Problem details
In the material below, find the line with "ледећа вест >>" and the line with "Samolepka na zeď", then output both and every line between them exactly, omitting pictures.

□ □ □ □ □ □ □

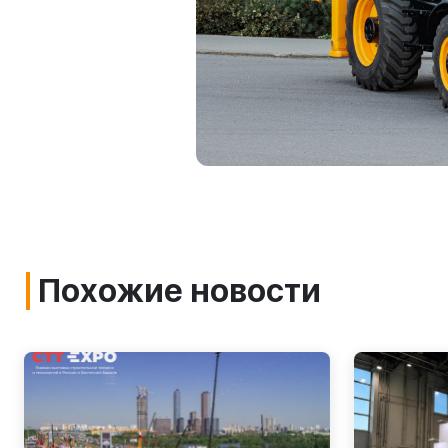
Похожие новости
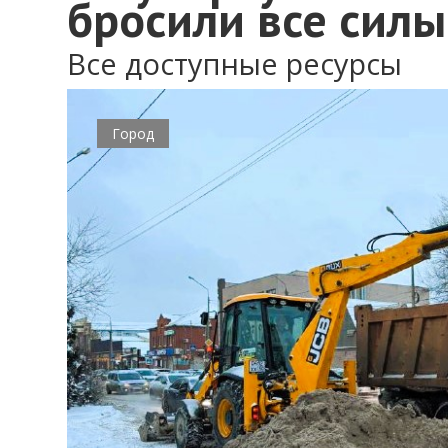
бросили все силы
Все доступные ресурсы
Город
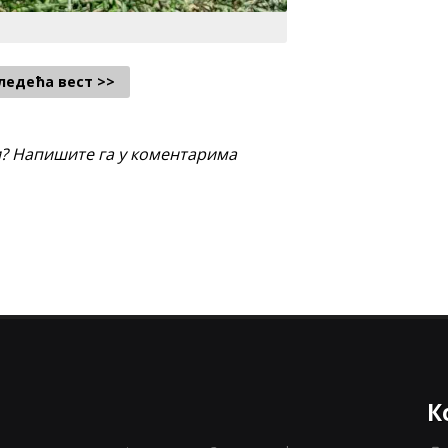
ледећа вест >>
и? Напишите га у коментарима
К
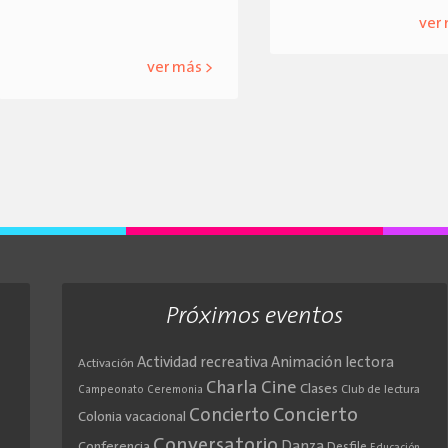
ver
ver más >
Próximos eventos
Actividad recreativa
Animación lectora
Activación
Cine
Charla
Clases
Club de lectura
Campeonato
Ceremonia
Concierto
Concierto
Colonia vacacional
Conversatorio
Danza
Conferencia
Desfile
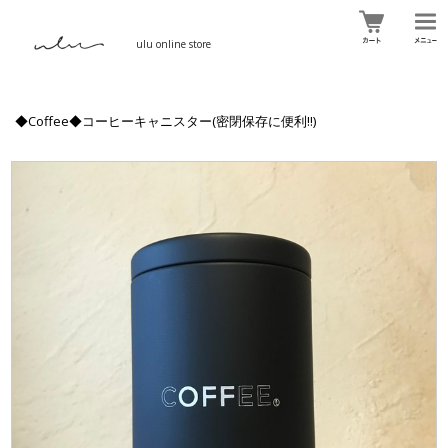
ulu online store
◆Coffee◆コーヒーキャニスター(密閉保存に便利!!)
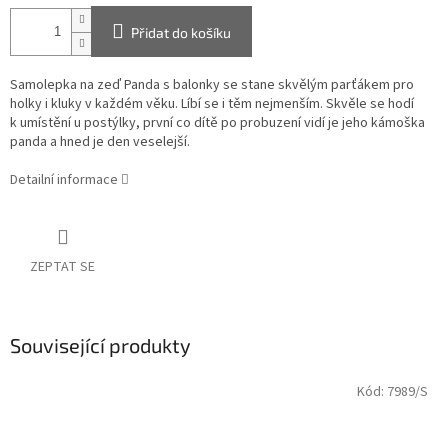
Přidat do košíku
Samolepka na zeď Panda s balonky se stane skvělým parťákem pro
holky i kluky v každém věku. Líbí se i těm nejmenším. Skvěle se hodí
k umístění u postýlky, první co dítě po probuzení vidí je jeho kámoška
panda a hned je den veselejší.
Detailní informace
ZEPTAT SE
Související produkty
Kód:
7989/S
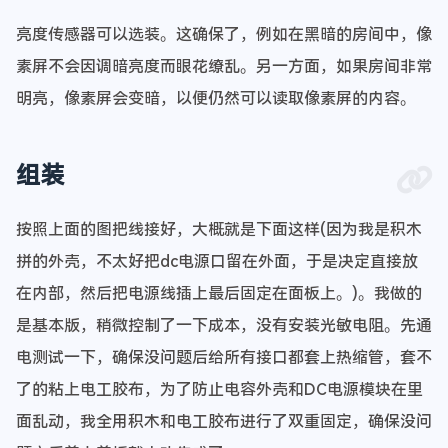
亮度传感器可以选装。这确保了，例如在黑暗的房间中，像
素屏不会因调暗亮度而眼花缭乱。另一方面，如果房间非常
明亮，像素屏会变暗，以便仍然可以读取像素屏的内容。
组装
按照上面的图把线接好，大概就是下面这样(因为我是积木
拼的外壳，不太好把dc电源口留在外面，于是决定直接放
在内部，然后把电源线插上最后固定在面板上。)。我做的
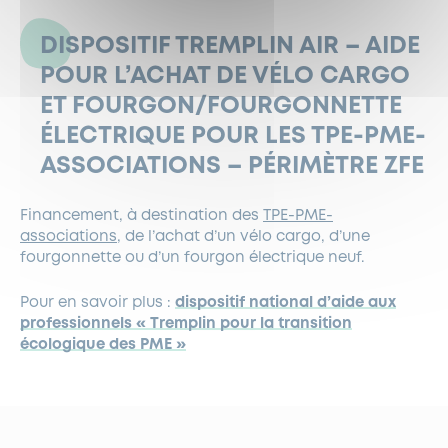
DISPOSITIF TREMPLIN AIR – AIDE
POUR L’ACHAT DE VÉLO CARGO
ET FOURGON/FOURGONNETTE
ÉLECTRIQUE POUR LES TPE-PME-
ASSOCIATIONS – PÉRIMÈTRE ZFE
Financement, à destination des
TPE-PME-
associations
, de l’achat d’un vélo cargo, d’une
fourgonnette ou d’un fourgon électrique neuf.
Pour en savoir plus :
dispositif national d’aide aux
professionnels « Tremplin pour la transition
écologique des PME »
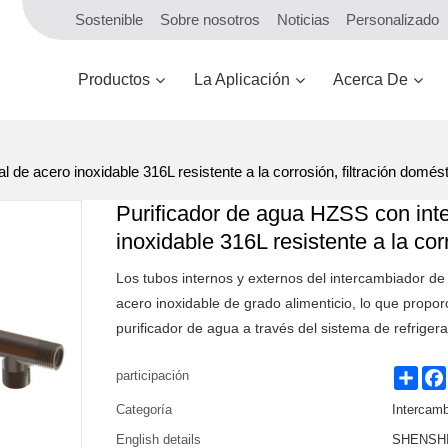
Sostenible
Sobre nosotros
Noticias
Personalizado
Productos
La Aplicación
Acerca De
de acero inoxidable 316L resistente a la corrosión, filtración domést
Purificador de agua HZSS con inte
inoxidable 316L resistente a la cor
Los tubos internos y externos del intercambiador de
acero inoxidable de grado alimenticio, lo que propo
purificador de agua a través del sistema de refriger
Shar
participación
Categoría
Intercamb
English details
SHENSHI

□ □ □ □ □ □ □

Result of this exercise
ледећа вест >>
и? Напишите га у коментарима
К
ver
ver más >
Próximos eventos
Actividad recreativa
Animación lectora
Activación
Cine
Charla
Clases
Club de lectura
Campeonato
Ceremonia
Concierto
Concierto
Colonia vacacional
Conversatorio
Danza
Conferencia
Desfile
ulu online store
◆Coffee◆コーヒーキャニスター(密閉保存に便利!!)
Přidat do košíku
Samolepka na zeď Panda s balonky se stane skvělým parťákem pro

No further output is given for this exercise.